Вторая картинка воспоминаний - это как я сижу на уроке математики.
Кабинет математики, светлый и строгий. На стене висит таинственный Лобачевский, глядящий с печальным укором: таинственный оттого, что я и близко не могу представить, что такое изобретенная им геометрия; укор же в его взгляде чудится, потому что, слушая, как говорит суровая математичка, ударяя длинной указкой в вершины параллелепипедов, я ничего не понимаю. Я то и дело отвлекаюсь, смотрю в окно, как на соседней крыше скалывают лед, потом спохватываюсь и возвращаю взгляд на доску, где уже много чего появилось, и начинаю быстро писать в тетрадь и, списывая, не могу уследить, что теперь говорит математичка, все время хочу догнать ее, и никак не могу, потому что отвлекаюсь опять, пялюсь, как соседка выпускает из ручки чернила, и снова дергаюсь, и снова строчу.
Я помню это старание успеть, и долгие вечера над задачами дома, и дрожь в коленках перед контрольной. Я помню еще и страх перед опросом на физике, бормотанье: "Не меня, только не меня!", когда крахмальный манжет учителя физики повисает над журналом. Я помню, что мне все время трудно, и хочется отлынивать, и мучает совесть, и я все время борюсь с собой, заставляя себя заниматься.

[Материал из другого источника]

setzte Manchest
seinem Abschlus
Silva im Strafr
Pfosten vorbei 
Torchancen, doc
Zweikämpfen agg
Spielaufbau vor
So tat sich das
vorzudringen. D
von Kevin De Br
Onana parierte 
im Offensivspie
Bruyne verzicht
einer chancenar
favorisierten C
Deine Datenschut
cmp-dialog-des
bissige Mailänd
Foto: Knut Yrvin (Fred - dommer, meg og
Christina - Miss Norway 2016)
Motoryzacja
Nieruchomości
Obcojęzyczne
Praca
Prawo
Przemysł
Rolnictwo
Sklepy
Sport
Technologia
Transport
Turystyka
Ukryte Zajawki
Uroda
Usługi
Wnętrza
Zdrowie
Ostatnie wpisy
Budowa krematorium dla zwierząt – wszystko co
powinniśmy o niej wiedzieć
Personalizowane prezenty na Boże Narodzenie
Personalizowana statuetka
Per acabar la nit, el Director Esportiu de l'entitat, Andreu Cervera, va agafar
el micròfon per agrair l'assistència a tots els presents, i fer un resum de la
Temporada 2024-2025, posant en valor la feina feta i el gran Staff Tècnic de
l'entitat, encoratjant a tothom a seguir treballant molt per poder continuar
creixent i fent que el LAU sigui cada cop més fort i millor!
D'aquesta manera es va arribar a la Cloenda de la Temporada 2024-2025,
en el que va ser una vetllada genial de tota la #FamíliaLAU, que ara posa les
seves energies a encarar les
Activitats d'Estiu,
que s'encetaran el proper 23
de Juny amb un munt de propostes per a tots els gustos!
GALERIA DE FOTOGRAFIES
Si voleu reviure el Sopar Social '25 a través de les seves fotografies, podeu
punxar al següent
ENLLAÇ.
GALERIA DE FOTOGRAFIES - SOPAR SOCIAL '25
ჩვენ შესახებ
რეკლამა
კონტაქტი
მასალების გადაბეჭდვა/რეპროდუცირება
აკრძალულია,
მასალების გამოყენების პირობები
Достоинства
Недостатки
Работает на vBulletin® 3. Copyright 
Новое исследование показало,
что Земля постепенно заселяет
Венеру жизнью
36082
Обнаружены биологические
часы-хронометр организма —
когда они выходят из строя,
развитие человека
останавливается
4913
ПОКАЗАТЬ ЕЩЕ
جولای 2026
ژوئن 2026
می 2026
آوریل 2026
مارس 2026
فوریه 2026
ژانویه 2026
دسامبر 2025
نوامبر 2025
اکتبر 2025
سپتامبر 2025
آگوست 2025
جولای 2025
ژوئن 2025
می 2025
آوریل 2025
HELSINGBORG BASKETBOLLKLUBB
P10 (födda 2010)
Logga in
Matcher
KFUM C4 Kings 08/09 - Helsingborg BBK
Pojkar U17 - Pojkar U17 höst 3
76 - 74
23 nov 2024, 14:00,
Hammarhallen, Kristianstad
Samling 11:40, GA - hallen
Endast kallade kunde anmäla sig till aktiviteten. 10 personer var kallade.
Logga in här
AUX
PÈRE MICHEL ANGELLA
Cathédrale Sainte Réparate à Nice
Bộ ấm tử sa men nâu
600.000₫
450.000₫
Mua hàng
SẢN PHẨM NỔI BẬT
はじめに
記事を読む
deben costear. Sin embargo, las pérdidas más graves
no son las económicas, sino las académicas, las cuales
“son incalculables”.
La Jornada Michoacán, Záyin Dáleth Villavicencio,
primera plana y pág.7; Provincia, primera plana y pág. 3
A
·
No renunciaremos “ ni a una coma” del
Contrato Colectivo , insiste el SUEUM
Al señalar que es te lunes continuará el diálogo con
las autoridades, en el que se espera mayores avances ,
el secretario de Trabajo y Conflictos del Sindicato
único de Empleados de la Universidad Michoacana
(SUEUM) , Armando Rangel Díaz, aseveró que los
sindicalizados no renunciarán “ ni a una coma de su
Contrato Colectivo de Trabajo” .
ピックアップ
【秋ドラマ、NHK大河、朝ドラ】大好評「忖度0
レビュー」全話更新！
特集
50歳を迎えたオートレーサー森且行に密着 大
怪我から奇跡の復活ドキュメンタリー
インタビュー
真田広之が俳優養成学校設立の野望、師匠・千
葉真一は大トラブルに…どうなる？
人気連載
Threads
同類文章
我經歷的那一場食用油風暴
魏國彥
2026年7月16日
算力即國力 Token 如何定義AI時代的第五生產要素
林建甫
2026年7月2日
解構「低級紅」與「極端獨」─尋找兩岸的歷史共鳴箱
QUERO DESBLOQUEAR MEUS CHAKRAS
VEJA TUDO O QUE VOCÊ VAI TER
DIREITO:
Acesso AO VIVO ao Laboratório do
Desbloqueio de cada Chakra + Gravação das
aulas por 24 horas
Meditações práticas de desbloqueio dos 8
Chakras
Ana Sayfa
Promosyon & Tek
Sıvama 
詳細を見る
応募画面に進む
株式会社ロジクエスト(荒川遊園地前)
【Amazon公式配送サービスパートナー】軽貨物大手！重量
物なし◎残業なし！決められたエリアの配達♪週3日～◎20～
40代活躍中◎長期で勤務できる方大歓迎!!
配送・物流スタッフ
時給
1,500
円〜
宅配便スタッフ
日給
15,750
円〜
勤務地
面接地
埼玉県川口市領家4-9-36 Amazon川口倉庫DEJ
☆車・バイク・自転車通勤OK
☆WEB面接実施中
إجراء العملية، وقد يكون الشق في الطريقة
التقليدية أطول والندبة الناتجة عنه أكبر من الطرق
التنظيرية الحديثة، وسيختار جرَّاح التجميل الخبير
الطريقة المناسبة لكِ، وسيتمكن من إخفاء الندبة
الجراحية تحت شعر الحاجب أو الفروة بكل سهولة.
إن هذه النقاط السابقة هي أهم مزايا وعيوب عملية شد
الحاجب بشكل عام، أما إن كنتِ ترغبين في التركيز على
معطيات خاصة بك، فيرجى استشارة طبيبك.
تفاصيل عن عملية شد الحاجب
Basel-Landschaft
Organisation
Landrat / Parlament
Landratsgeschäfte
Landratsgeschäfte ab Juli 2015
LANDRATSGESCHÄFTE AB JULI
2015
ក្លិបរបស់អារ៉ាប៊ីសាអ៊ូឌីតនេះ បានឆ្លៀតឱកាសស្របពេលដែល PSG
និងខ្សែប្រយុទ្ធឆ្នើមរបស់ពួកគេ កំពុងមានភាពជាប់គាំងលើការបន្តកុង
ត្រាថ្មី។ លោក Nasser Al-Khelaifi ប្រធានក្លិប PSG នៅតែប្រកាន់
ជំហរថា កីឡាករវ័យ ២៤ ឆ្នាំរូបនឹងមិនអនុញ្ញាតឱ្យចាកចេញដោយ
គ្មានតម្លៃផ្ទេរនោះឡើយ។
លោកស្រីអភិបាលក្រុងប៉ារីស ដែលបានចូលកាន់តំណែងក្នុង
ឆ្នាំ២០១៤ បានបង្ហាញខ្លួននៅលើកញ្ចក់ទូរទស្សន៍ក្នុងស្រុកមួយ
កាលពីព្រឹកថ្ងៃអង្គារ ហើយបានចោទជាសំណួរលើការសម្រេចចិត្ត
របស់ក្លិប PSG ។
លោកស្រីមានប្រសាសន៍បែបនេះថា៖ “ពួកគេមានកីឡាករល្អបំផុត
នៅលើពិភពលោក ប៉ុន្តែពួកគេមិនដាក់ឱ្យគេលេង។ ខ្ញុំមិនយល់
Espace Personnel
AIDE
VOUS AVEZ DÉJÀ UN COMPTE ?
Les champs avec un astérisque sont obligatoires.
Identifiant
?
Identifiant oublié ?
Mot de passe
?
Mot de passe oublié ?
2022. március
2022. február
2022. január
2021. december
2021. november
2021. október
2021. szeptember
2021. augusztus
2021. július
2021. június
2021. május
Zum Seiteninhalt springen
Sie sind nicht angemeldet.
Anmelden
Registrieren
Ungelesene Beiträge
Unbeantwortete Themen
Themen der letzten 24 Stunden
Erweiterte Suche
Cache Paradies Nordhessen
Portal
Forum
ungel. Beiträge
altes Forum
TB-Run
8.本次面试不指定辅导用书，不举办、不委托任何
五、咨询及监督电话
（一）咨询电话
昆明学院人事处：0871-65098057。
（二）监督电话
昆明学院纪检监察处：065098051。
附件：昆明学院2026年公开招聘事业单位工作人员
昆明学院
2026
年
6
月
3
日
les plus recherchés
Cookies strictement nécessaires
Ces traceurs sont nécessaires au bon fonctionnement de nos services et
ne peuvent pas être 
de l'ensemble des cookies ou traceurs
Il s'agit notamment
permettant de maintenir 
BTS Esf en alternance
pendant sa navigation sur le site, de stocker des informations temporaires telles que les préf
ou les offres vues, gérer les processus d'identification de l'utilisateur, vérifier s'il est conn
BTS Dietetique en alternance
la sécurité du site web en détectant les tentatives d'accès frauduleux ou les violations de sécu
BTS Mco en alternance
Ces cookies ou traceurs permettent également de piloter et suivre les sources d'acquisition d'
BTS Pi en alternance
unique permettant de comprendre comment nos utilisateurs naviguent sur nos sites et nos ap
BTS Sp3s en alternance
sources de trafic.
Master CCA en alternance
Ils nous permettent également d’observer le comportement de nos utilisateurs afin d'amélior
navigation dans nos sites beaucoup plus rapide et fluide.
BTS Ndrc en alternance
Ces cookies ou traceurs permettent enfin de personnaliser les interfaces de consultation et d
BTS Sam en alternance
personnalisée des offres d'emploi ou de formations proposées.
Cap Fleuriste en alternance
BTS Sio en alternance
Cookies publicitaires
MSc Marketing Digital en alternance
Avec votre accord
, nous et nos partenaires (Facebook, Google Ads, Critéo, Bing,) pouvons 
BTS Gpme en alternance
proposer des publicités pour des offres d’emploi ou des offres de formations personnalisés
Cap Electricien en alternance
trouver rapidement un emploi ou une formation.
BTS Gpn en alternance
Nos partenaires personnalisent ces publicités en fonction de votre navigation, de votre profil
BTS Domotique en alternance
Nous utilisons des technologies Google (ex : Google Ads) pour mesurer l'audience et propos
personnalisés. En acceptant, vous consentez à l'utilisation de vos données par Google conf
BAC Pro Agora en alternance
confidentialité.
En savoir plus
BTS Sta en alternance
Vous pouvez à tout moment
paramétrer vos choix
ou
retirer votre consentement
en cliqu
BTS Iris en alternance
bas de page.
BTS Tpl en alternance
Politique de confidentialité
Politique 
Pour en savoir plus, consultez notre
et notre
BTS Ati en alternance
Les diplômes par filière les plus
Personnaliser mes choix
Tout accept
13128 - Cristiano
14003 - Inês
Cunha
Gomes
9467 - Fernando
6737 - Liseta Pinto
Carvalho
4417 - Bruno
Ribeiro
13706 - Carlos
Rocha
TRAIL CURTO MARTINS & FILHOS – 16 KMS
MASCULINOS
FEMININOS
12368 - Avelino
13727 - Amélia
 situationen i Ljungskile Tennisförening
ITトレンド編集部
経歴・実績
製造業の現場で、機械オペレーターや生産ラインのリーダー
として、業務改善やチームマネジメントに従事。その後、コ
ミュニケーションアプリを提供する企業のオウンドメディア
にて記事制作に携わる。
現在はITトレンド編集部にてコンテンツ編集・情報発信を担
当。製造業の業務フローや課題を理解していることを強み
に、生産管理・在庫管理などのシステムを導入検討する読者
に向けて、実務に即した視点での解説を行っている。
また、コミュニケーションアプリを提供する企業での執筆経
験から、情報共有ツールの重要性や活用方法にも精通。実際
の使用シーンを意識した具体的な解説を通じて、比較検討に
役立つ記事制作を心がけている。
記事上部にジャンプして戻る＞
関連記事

И теперь, когда я засыпаю на работе, вяло пытаясь настроить электронный блок, я также взываю к своей совести и по-прежнему заставляю себя сидеть за осциллографом и, морща лоб, смотреть на экран, где что-то мигает и скачет. Я не могу понять, что случилось с блоком, и волнуюсь, что не успею отрегулировать его к сроку, и, стараясь успеть, беспомощно тыкаюсь во все точки. И бесплодно просидев полдня с наморщенным лбом, я устало откидываюсь к спинке стула и недоумеваю: "Господи! Почему я пошла изучать технику, хотя, ухлопав на нее столько лет, до сих пор совершенно бездарна? Ведь были же когда-то и легкость и быстрота, с которыми я умела делать что-то другое? Было то лихое чувство, что, засучив рукава, я переведу сейчас самый сложный текст, и волнение при этом тоже было совсем другое - азартное волнение, чтобы перевести как можно лучше. А теперь восьмичасовое сидение с наморщенным лбом хорошо если сведется к случайному тычку в схему, от которого она все-таки заработает, а, скорее всего подбежит кто-то другой и, поколдовав, сразу укажет неисправность, покрутит здесь, покрутит там и, наладив все, унесется скорей назад к своему осциллографу, и я буду только с завистью смотреть, как он копается в схеме, ругая запертый транзистор, как человека.
И, гадая, как случилось, что я-то стала тоскующей поденщицей, я довспоминаюсь до другого, давнего, наполовину забытого теперь гадания.